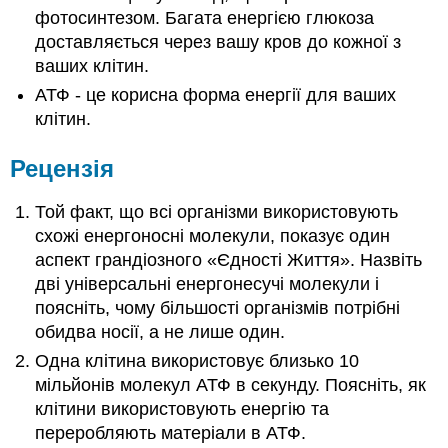
фотосинтезом. Багата енергією глюкоза
доставляється через вашу кров до кожної з
ваших клітин.
АТФ - це корисна форма енергії для ваших
клітин.
Рецензія
Той факт, що всі організми використовують
схожі енергоносні молекули, показує один
аспект грандіозного «Єдності Життя». Назвіть
дві універсальні енергонесучі молекули і
поясніть, чому більшості організмів потрібні
обидва носії, а не лише один.
Одна клітина використовує близько 10
мільйонів молекул АТФ в секунду. Поясніть, як
клітини використовують енергію та
переробляють матеріали в АТФ.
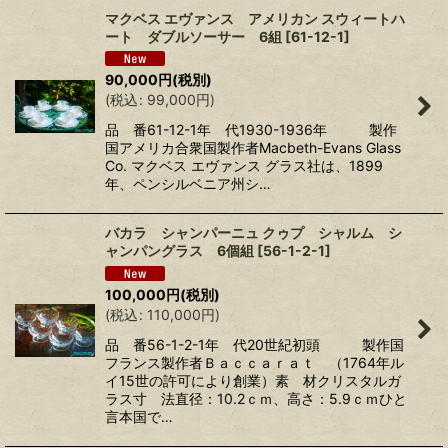
マクベス エヴァンス アメリカン スウィートハ
ート ダブルソーサー 6組
[
61-12-1
]
90,000
円
(税別)
(
税込
:
99,000
円
)
品 番61-12-1年 代1930-1936年 製作
国アメリカ合衆国製作者Macbeth-Evans Glass
Co. マクベス エヴァンス グラス社は、1899
年、ペンシルベニア州シ…
バカラ シャンパーニュ クゥプ シャルム シ
ャンパングラス 6個組
[
56-1-2-1
]
100,000
円
(税別)
(
税込
:
110,000
円
)
品 番56-1-2-1年 代20世紀初頭 製作国
フランス製作者Ｂａｃｃａｒａｔ （1764年ル
イ15世の許可により創業）素 材クリスタルガ
ラス寸 法直径：10.2ｃｍ、高さ：5.9ｃｍひと
言本国で…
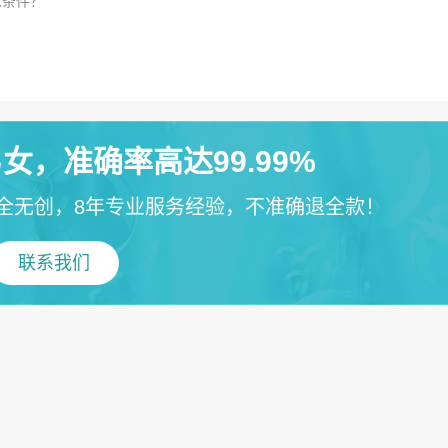
么条件？
女，准确率高达99.99%
全无创，8年专业服务经验，不准确退全款！
联系我们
= = = = =
◆ **Exercise brief**:
The answer must be the listing above, restated word for word, with no images in it.

◆ **Exercise answer**:
фотосинтезом. Багата енергією глюкоза
доставляється через вашу кров до кожної з
ваших клітин.
АТФ - це корисна форма енергії для ваших
клітин.
Рецензія
Той факт, що всі організми використовують
схожі енергоносні молекули, показує один
аспект грандіозного «Єдності Життя». Назвіть
дві універсальні енергонесучі молекули і
поясніть, чому більшості організмів потрібні
обидва носії, а не лише один.
Одна клітина використовує близько 10
мільйонів молекул АТФ в секунду. Поясніть, як
клітини використовують енергію та
переробляють матеріали в АТФ.
マクベス エヴァンス アメリカン スウィートハ
ート ダブルソーサー 6組
[
61-12-1
]
90,000
円
(税別)
(
税込
:
99,000
円
)
品 番61-12-1年 代1930-1936年 製作
国アメリカ合衆国製作者Macbeth-Evans Glass
Co. マクベス エヴァンス グラス社は、1899
年、ペンシルベニア州シ…
バカラ シャンパーニュ クゥプ シャルム シ
ャンパングラス 6個組
[
56-1-2-1
]
100,000
円
(税別)
(
税込
:
110,000
円
)
品 番56-1-2-1年 代20世紀初頭 製作国
フランス製作者Ｂａｃｃａｒａｔ （1764年ル
イ15世の許可により創業）素 材クリスタルガ
ラス寸 法直径：10.2ｃｍ、高さ：5.9ｃｍひと
言本国で…
么条件？
女，准确率高达99.99%
全无创，8年专业服务经验，不准确退全款！
联系我们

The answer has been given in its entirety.